Nature Notes

Mount Rainier National Park

Vol. II July 30, 1924 No. 7

Issued weekly during the summer season, monthly during the remainder of the year by the Nature Guide Service.
F. W. Schmoe
Park Naturalist
O. A. Tomlinson


Mount Rainier National Park can claim no such gigantic trees as the ancient sequoias found growing in Sequoia and Yosemite National Parks but for density of stand and uniformly fine forests there is no finer timber growing on earth than is found covering the lower slopes of Mount Rainier. Much of the timber if cut into lumber would run one hundred and fifty to two hundred board feet to the acre and individual trees of three different species reach a diameter of six feet or more and a height of two hundred and fifty feet. Many of these trees growing in dense stands exhibit from one hundred to one hundred and fifty feet of clear bole. Individual trees contain sufficient material if cut into lumber to build a large size dwelling.
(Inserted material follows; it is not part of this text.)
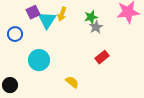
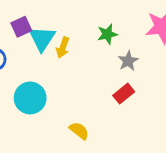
yellow arrow: (62, 14) -> (63, 48), moved
gray star: (96, 27) -> (128, 61), moved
The three largest trees in the Park are the Western Hemlock, Western Red Cedar and the Douglas Fir which by the way is not a true fir or abies but belongs to the genus Pseudotsuga and has no other close relatives. Of the three big trees mentioned the Douglas fir is by far the most important both in size, numbers and quality of wood. It is found from British Columbia southward to Northern Mexico. The finest forests occuring in Washington and Oregon are on the lower slopes of the coast mountains. Douglas Fir is common in the Park up to 3600 feet, sometimes in almost pure stands but often mixed with other species. In the higher mountains it prefers warm southern exposures and is seldom found on the wind-swept ridges.

The tree seeds itself annually and the young trees grow very rapidly in the open but do not flourish in the shade. For that reason clean-cutting and fire aid in establishing the new stands. As the trees become older the rate of growth varies with the situation and character of the soil so that the size does not determine the age of the tree.

Both the Douglas fir and the Western Red Cedar are long lived trees and specimens are occasionally found 250 to 270 feet high 10 feet in diameter and 700 years in age. Each species has a definite old age limit after which it becomes decadent and dies from natural causes. With the Western Hemlock this limit is only between 300 and 400 years. The bark of the Douglas fir is reddish brown and deep-furrowed.


At each station along the Nisqually road, sections of a large Douglas fir tree six feet in diameter have been mounted as bulletin boards. A study of the annual rings of this specimen revealed some interesting facts. The tree from which it was cut stood at an elevation of 3100 feet on a favorable site. The tree was 225 feet high and 665 years old.

The little tree started in the year 1258, "when knighthood was in flower," and America was yet unknown.

At the time Columbus discovered America this tree was 234 years of age, 28 inches in diameter and 150 feet high. When Mount Rainier was first discovered by white men in 1792 the tree was practically as large as it was when cut.

Another interesting fact revealed was that this tree accurately checked the weather records as far back as they go and carried the record back much farther. For instance there is a well-known climatic cycle of wet and dry years extending over periods of about 35 years each depending upon the arrangement of the sun spots. Just as accurately as the glaciers and weather bureau had recorded the wet and dry periods the record was left in the trees. All through its 600 odd years this tree has series of small rings alternated with series of larger rings between 35 and 40 of each to a series and denoting dry and wet period respectively. The fluctuations of the glaciers have recorded less definitely the same information.